How to complete this task –
When the line containing "(75 km) en revanche" appears in the entries below, begin printing there and stop after the line containing "Les lignes secondaires"; print each of those lines exactly and no other line.

Provided material –
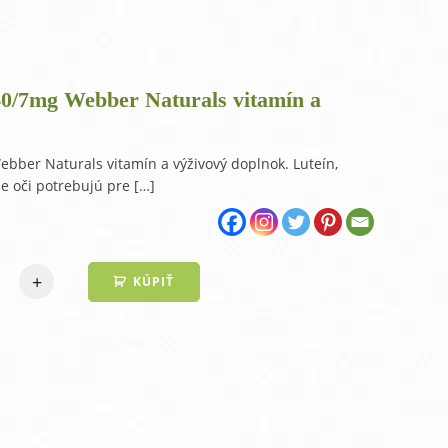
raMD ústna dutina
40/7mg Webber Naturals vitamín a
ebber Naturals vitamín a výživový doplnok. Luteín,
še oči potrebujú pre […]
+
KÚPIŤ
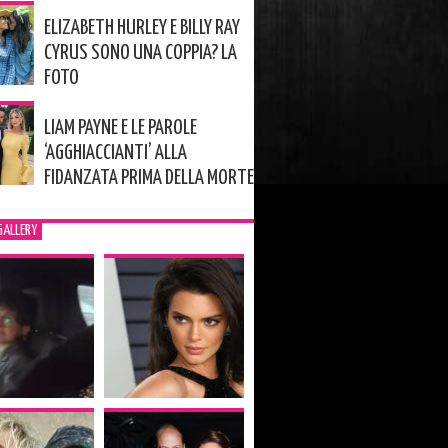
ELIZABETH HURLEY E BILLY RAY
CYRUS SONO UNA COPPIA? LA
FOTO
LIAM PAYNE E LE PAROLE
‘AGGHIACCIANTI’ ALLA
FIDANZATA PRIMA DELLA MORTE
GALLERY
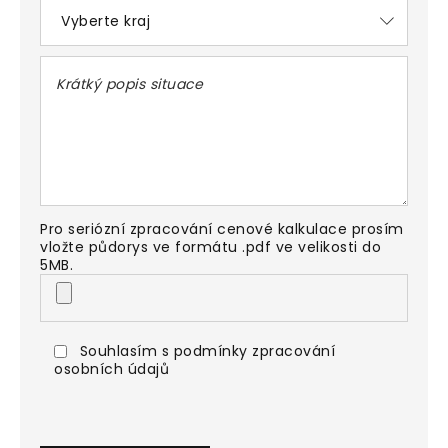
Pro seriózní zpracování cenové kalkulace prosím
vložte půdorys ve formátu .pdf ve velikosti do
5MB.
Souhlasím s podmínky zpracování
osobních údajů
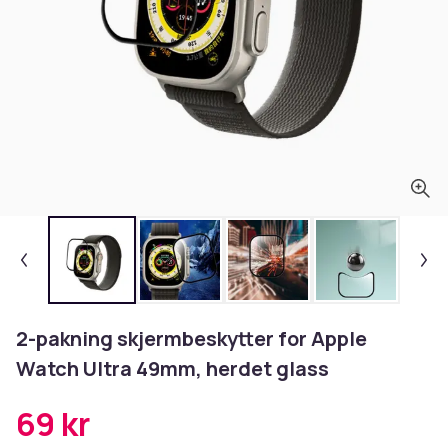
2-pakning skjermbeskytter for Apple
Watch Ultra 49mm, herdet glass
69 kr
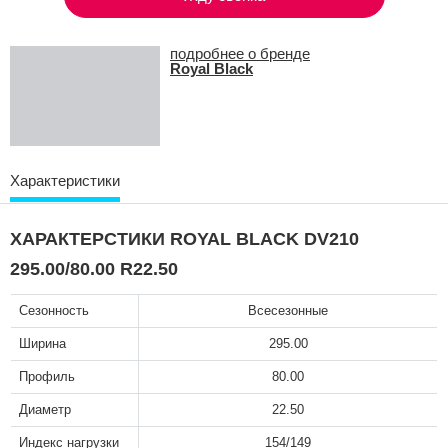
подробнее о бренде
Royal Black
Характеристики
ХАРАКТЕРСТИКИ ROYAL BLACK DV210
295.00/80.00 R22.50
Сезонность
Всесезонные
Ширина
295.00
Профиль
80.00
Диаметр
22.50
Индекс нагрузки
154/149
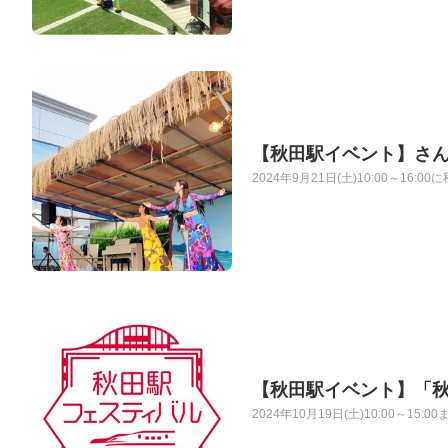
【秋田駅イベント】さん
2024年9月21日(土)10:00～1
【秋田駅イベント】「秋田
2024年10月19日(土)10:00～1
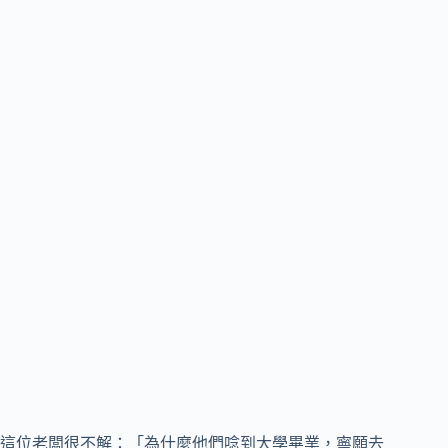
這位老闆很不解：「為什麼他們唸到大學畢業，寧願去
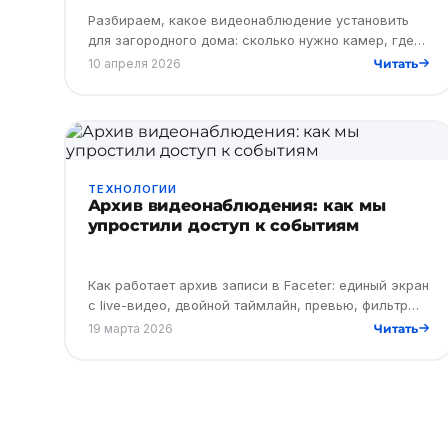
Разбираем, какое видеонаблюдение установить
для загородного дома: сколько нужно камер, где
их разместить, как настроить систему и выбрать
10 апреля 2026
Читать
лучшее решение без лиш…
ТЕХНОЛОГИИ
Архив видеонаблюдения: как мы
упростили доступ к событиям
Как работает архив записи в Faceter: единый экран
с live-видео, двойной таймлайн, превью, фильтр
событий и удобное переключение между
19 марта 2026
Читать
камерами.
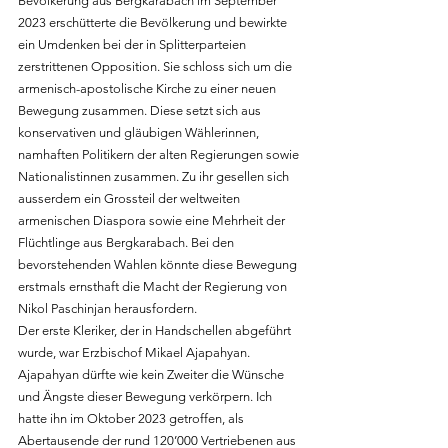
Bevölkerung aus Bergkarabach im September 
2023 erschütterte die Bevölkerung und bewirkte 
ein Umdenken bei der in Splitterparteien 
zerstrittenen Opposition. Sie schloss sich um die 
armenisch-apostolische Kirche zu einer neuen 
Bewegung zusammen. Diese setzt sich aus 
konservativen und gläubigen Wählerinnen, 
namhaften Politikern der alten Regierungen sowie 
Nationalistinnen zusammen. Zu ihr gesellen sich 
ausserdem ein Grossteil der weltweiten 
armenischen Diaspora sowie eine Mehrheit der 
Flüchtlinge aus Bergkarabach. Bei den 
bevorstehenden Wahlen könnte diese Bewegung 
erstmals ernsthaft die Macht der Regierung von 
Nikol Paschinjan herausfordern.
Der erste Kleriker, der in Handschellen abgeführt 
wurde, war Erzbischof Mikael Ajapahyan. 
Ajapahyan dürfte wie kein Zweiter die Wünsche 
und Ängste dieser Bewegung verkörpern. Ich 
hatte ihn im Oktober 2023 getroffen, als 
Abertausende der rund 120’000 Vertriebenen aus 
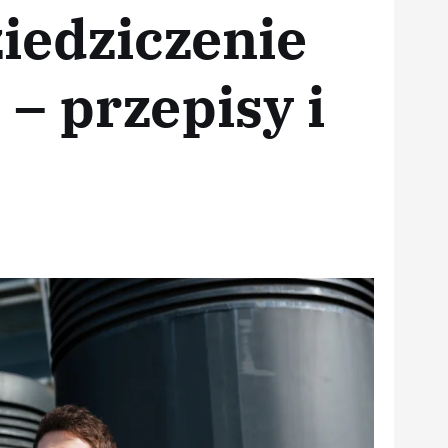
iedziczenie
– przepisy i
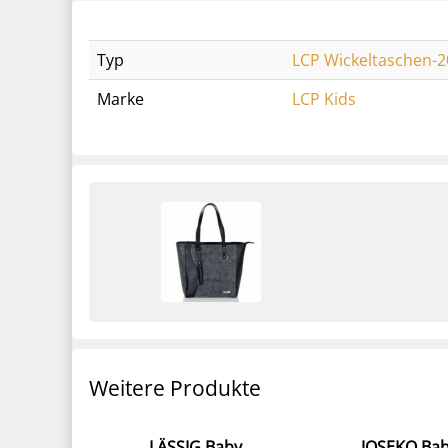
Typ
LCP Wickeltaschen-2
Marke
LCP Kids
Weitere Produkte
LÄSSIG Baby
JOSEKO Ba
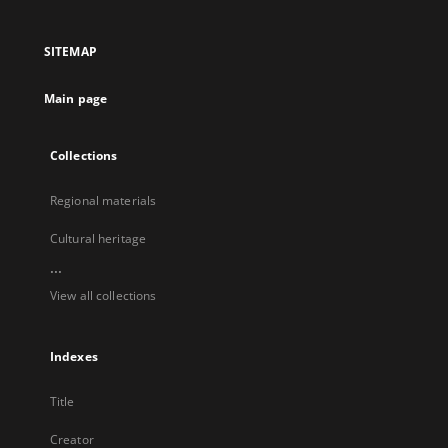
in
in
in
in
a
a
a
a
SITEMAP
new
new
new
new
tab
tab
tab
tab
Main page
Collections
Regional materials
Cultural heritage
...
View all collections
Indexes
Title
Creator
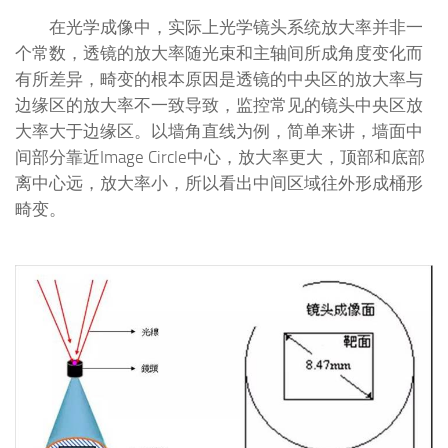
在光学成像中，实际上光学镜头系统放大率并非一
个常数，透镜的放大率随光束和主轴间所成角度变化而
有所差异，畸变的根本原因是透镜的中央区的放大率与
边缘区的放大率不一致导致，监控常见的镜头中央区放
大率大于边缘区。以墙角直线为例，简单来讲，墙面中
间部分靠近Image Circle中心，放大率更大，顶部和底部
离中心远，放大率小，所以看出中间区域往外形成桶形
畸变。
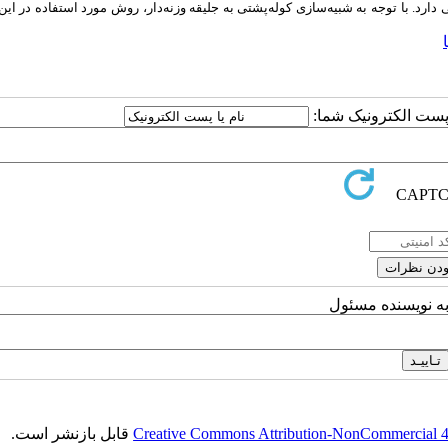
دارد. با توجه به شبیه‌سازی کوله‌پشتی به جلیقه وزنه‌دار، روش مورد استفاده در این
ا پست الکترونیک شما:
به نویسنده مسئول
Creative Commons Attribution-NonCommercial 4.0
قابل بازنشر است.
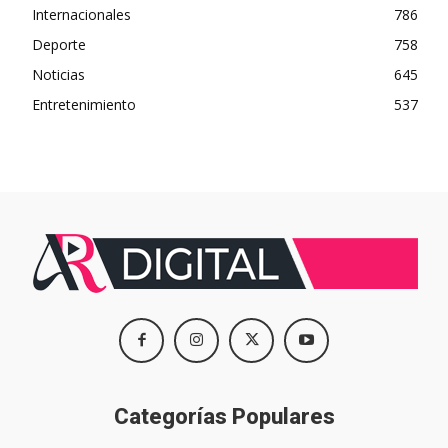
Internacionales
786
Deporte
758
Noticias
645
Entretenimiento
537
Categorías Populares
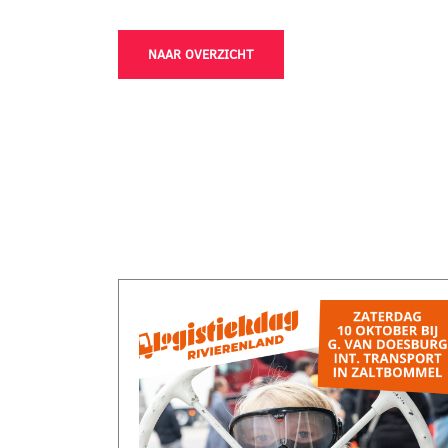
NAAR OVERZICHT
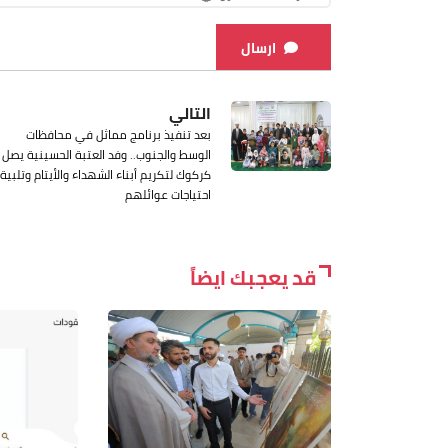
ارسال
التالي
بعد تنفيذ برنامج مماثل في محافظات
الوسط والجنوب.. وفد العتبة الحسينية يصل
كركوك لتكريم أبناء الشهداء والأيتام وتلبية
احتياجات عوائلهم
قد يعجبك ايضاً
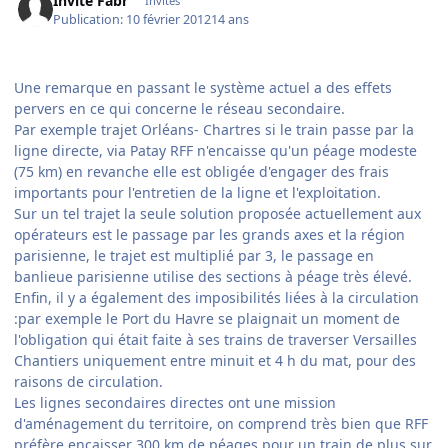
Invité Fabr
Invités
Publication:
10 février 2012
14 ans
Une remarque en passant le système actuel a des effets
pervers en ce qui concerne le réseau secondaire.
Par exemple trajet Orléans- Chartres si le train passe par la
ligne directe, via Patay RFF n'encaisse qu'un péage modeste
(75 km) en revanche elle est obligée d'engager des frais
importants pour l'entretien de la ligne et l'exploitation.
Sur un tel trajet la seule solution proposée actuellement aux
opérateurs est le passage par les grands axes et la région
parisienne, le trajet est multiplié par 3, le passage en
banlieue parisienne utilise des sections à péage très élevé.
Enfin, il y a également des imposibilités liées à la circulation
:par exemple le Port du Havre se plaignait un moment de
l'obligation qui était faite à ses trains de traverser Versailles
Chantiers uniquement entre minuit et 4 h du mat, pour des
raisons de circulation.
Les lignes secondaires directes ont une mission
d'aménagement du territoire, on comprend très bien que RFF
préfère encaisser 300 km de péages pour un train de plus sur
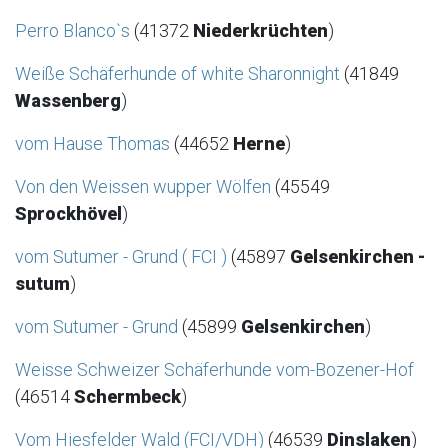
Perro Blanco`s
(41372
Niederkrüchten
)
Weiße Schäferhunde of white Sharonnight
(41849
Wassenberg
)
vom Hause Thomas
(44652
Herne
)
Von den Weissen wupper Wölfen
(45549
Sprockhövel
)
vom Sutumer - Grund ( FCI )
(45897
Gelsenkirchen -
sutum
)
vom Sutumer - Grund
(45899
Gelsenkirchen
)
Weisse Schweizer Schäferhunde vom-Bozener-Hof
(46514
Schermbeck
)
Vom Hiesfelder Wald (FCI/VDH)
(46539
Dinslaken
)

Task response –
(75 km) en revanche elle est obligée d'engager des frais
importants pour l'entretien de la ligne et l'exploitation.
Sur un tel trajet la seule solution proposée actuellement aux
opérateurs est le passage par les grands axes et la région
parisienne, le trajet est multiplié par 3, le passage en
banlieue parisienne utilise des sections à péage très élevé.
Enfin, il y a également des imposibilités liées à la circulation
:par exemple le Port du Havre se plaignait un moment de
l'obligation qui était faite à ses trains de traverser Versailles
Chantiers uniquement entre minuit et 4 h du mat, pour des
raisons de circulation.
Les lignes secondaires directes ont une mission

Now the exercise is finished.